-- Data for this task follows --

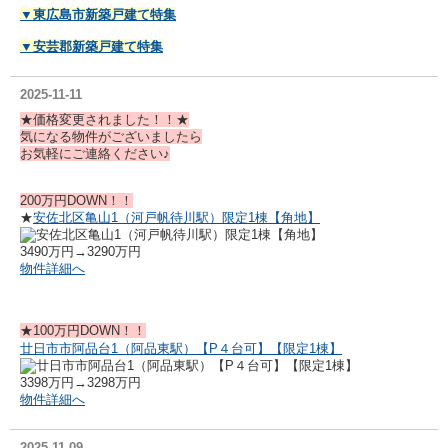
▼東広島市新築戸建て特集
▼安芸郡新築戸建て特集
2025-11-11
★価格変更されました！！★
気になる物件がございましたら
お気軽にご連絡ください♪
200万円DOWN！！
★
安佐北区亀山1（河戸帆待川駅）限定1棟【角地】
3490万円→3290万円
物件詳細へ
★100万円DOWN！！
廿日市市阿品台1（阿品東駅）【P４台可】【限定1棟】
3398万円→3298万円
物件詳細へ
2025-11-09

-- Data for this task concluded --

▸ Assignment:
Pictures aside, reproduce every record exactly as it stands.

▸ Answer section:
▼東広島市新築戸建て特集
▼安芸郡新築戸建て特集
2025-11-11
★価格変更されました！！★
気になる物件がございましたら
お気軽にご連絡ください♪
200万円DOWN！！
★
安佐北区亀山1（河戸帆待川駅）限定1棟【角地】
3490万円→3290万円
物件詳細へ
★100万円DOWN！！
廿日市市阿品台1（阿品東駅）【P４台可】【限定1棟】
3398万円→3298万円
物件詳細へ
2025-11-09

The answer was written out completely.